[CHAPTER I
BETHESDA]
A DULL patter of sheep’s hurrying feet came from behind a small knoll that jutted into the track along the mountain. The level plateau was wide and smooth below the towering slopes, and the threads of water crossing it at intervals had laid the underlying rock bare. As the sound neared, a travelling flock came round the knoll, herded thickly together and running before a man on horseback like clouds scudding before a gale. Forty pairs of light-coloured eyes, with their clear black bar of pupil, stared limpidly into space, and the backs of the flock bobbed and heaved as the hundred and sixty little cloven hoofs set their mark on the earthy places over which they passed.

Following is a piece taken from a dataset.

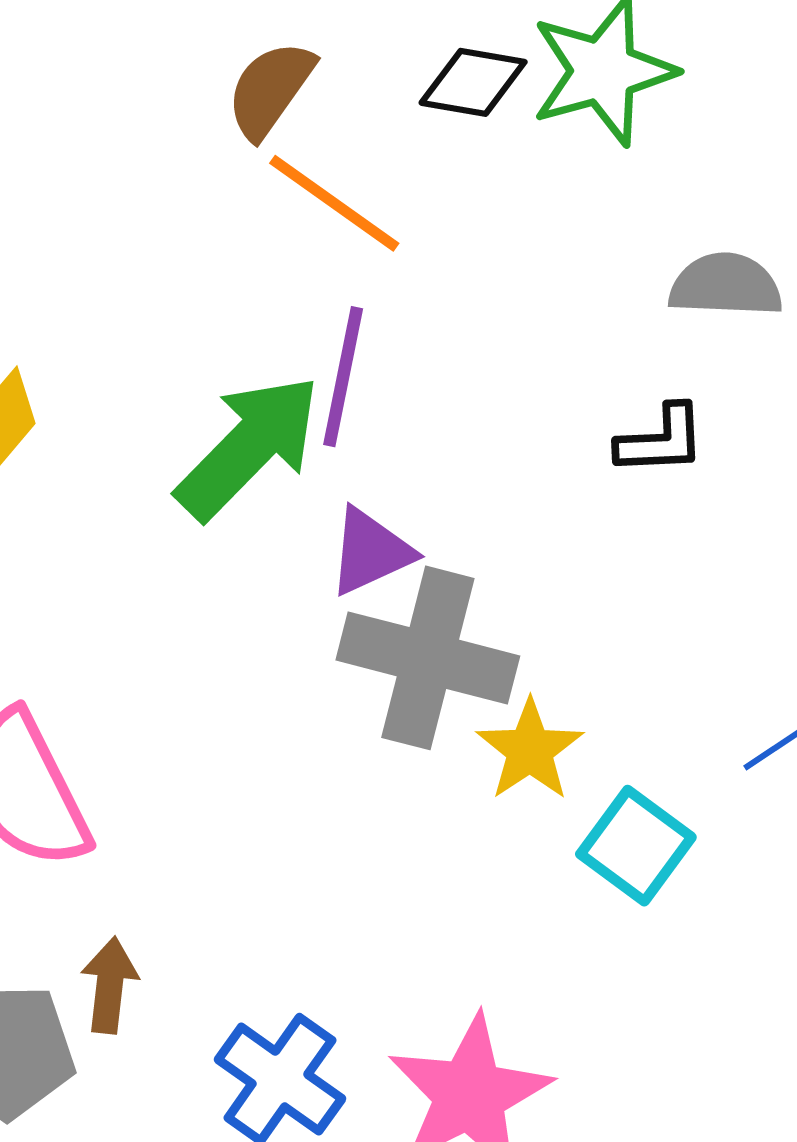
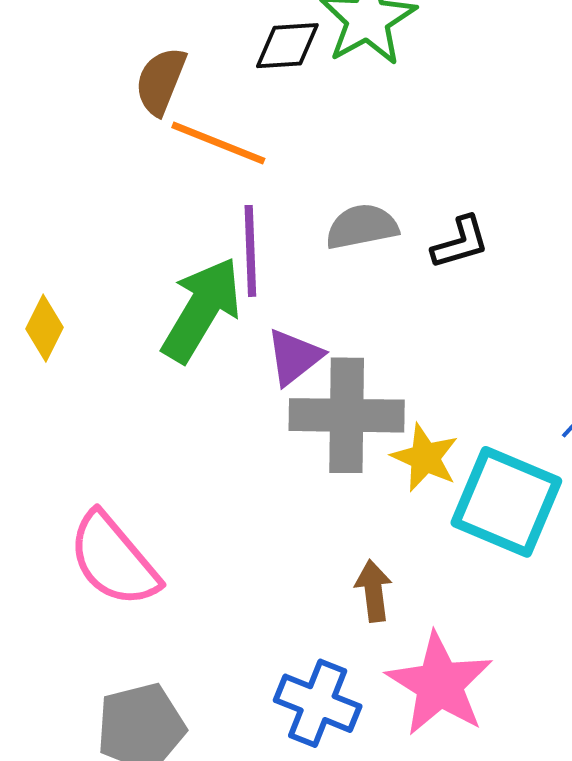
gray semicircle: (726, 285) -> (362, 227), moved
cyan square: (636, 846) -> (506, 502), size x1.5
brown arrow: (109, 985) -> (374, 591), moved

Heber Moorhouse, pressing hard on their heels, shouted now and again, swinging the rope’s end he carried and leaning far out of his saddle as he drove the stragglers in. The rough-coated, weedy-looking pony under him cantered on, stubborn in face and obedient in limb to the rider’s hand and balance. ‘Black Heber’ could bring in his sheep as easily without his dog as with him.
It was nothing in his colouring that had earned him the title by which some spoke of him, for his hair was of the same indefinite shade as that of many of his neighbours, and his eyes were rather light than dark. But they had a fire, on occasion, that suggested dark things even to the ardent and sober Baptist community to which he belonged. Though he was a young man he looked older than his years by reason of his gauntness and his thin beard. He had sole charge of the flock on a fair-sized sheep farm, and was counted by his employer a responsible, if inconveniently independent, fellow. He was a convinced chapel-goer, rather bigoted and with qualities which made certain wildnesses in him doubly marked by contrast.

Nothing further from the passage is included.